Estos episodios no son anecdóticos. Reflejan una debilidad estructural en los mecanismos de control ético y transparencia. La Ley de Transparencia, reformada en 2023, exige mayor rendición de cuentas. Pero su aplicación ha sido desigual. El Consejo de Transparencia y Buen Gobierno ha emitido más de 120 resoluciones críticas desde 2024, la mayoría contra cargos del Gobierno.
La regeneración no es retórica: es un mandato legal
La Ley Orgánica 3/2023 de Reforma del Estatuto de los Altos Cargos establece límites estrictos a los nombramientos políticos. También exige evaluaciones de idoneidad y declaración pública de bienes. Feijóo apela a esta norma para justificar su promesa de “limpieza total”.
¿Cómo afecta este cambio al crecimiento económico y a los presupuestos?
La incertidumbre política frena la inversión. Según el Banco de España, la volatilidad parlamentaria redujo la inversión extranjera directa un 11 % en 2025. Además, la falta de Presupuestos Generales del Estado desde 2023 ha paralizado 47 proyectos de infraestructuras clave.
El sistema de financiación autonómica está en crisis. Las comunidades autónomas acumulan 14.200 millones de euros en deuda con el Estado. Feijóo vincula su reforma a la mejora real de servicios públicos, no a acuerdos tácticos.
El coste de la inestabilidad: datos reales
- El déficit público superó el 5,2 % del PIB en 2025, por encima del límite del 3 % exigido por el Pacto de Estabilidad.
- El Índice de Confianza del Consumidor cayó 18 puntos desde enero de 2024.
- Las pequeñas y medianas empresas reportan un 34 % más de retrasos en pagos públicos.
¿Qué papel juega la opinión pública en este cambio de ciclo?

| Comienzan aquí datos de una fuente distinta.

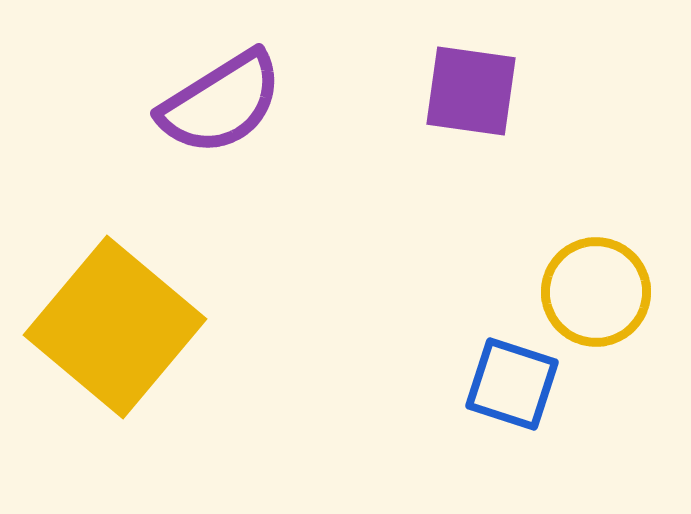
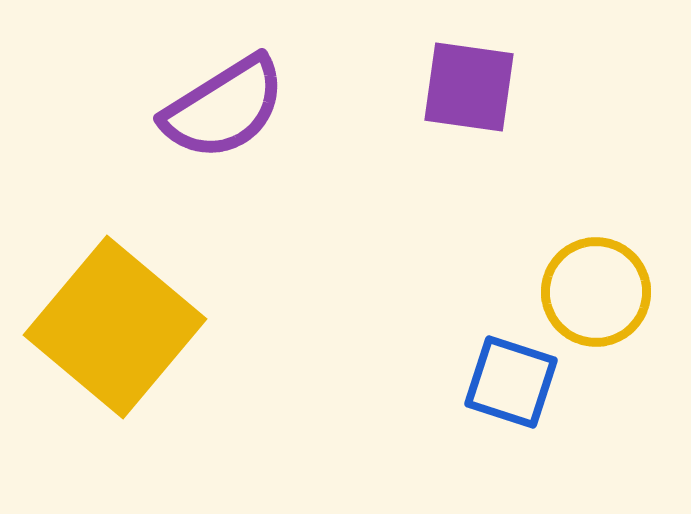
purple square: moved 2 px left, 4 px up
purple semicircle: moved 3 px right, 5 px down
blue square: moved 1 px left, 2 px up
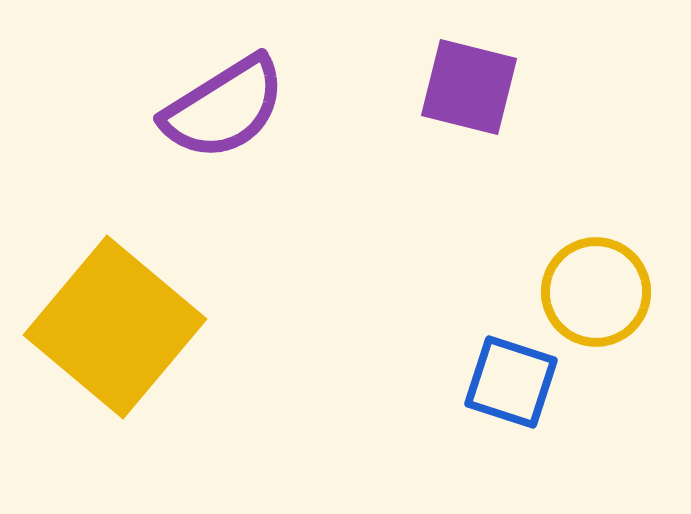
purple square: rotated 6 degrees clockwise
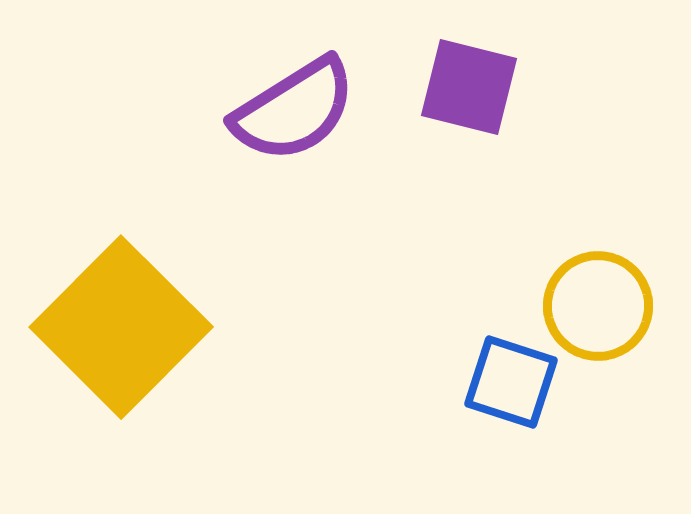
purple semicircle: moved 70 px right, 2 px down
yellow circle: moved 2 px right, 14 px down
yellow square: moved 6 px right; rotated 5 degrees clockwise
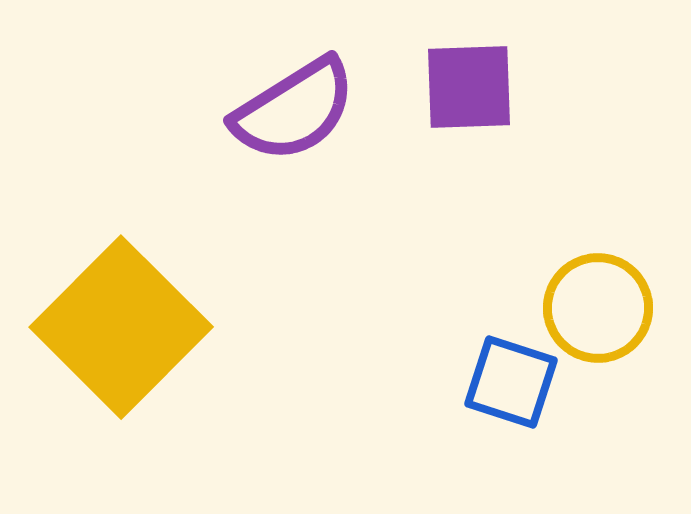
purple square: rotated 16 degrees counterclockwise
yellow circle: moved 2 px down
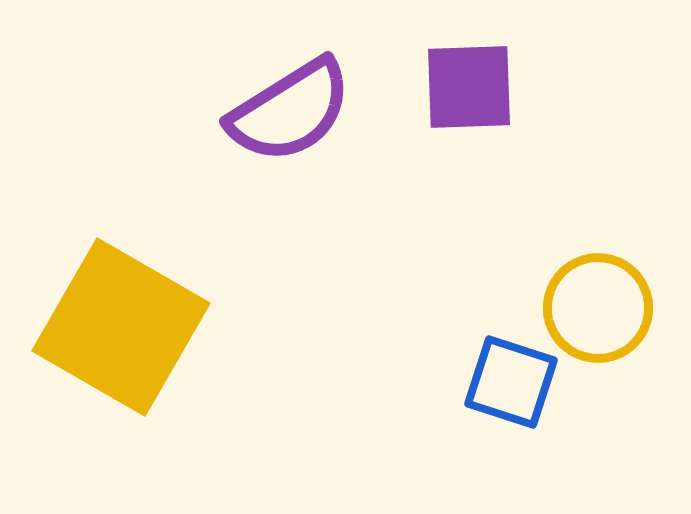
purple semicircle: moved 4 px left, 1 px down
yellow square: rotated 15 degrees counterclockwise
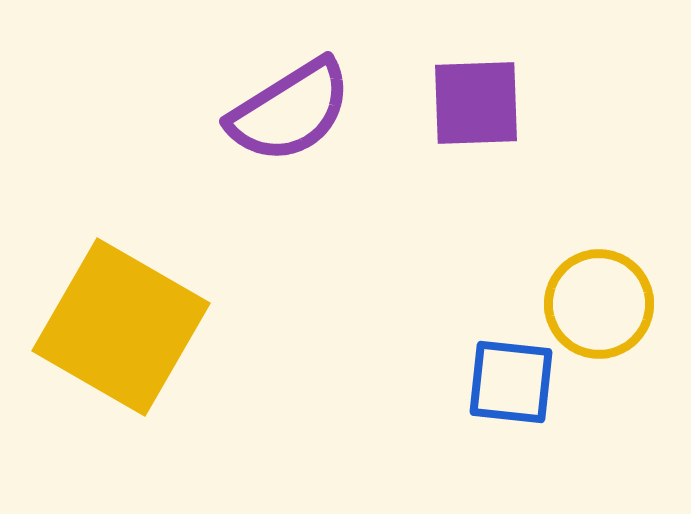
purple square: moved 7 px right, 16 px down
yellow circle: moved 1 px right, 4 px up
blue square: rotated 12 degrees counterclockwise
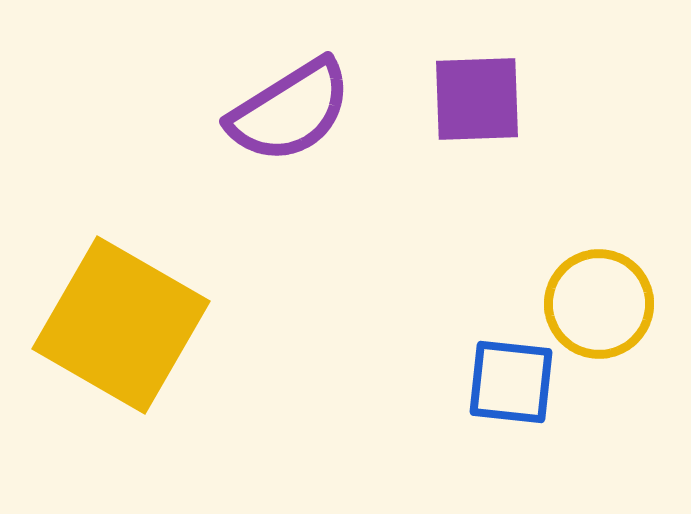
purple square: moved 1 px right, 4 px up
yellow square: moved 2 px up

El eslogan “España espera el momento de decir que ya está bien” no es solo retórica. Las encuestas de CIS y GAD3 coinciden: el 68 % de los ciudadanos considera que la política nacional ha perdido credibilidad. El 72 % exige reformas urgentes en la Ley Electoral y en la Ley de Partidos.
Este desgaste no es reversible con comunicados. Requiere cambios en la gobernanza ética, la independencia judicial y la rendición de cuentas parlamentaria.
Datos Clave
- El sanchismo se asocia con 12 cambios ministeriales en 36 meses.
- El PP ha presentado 43 mociones de censura o interpelaciones sobre ética institucional desde 2023.
- La Comisión de Ética del Congreso no ha emitido informe vinculante desde 2022.
- El Gobierno de España ha sido condenado en 7 sentencias del Tribunal Supremo por vulneración de la Ley de Transparencia.
- El 81 % de los españoles cree que los partidos políticos priorizan intereses internos sobre el interés general.
¿Qué implica la “limpieza total” en la práctica administrativa?
Feijóo no propone una purga, sino una reestructuración basada en mérito y transparencia. Su plan incluye:
- La creación de una Comisión Independiente de Regeneración Institucional, con participación de jueces, académicos y representantes de la sociedad civil.
- La digitalización obligatoria de todos los procesos de contratación pública antes de 2027.
- La reforma del Consejo General del Poder Judicial para garantizar su independencia real.
- La derogación de los decretos de urgencia que evaden el control parlamentario.
Este enfoque responde al mandato del Tribunal Constitucional, que en su sentencia 112/2025 reafirmó que la ética pública es un derecho fundamental, no una opción política.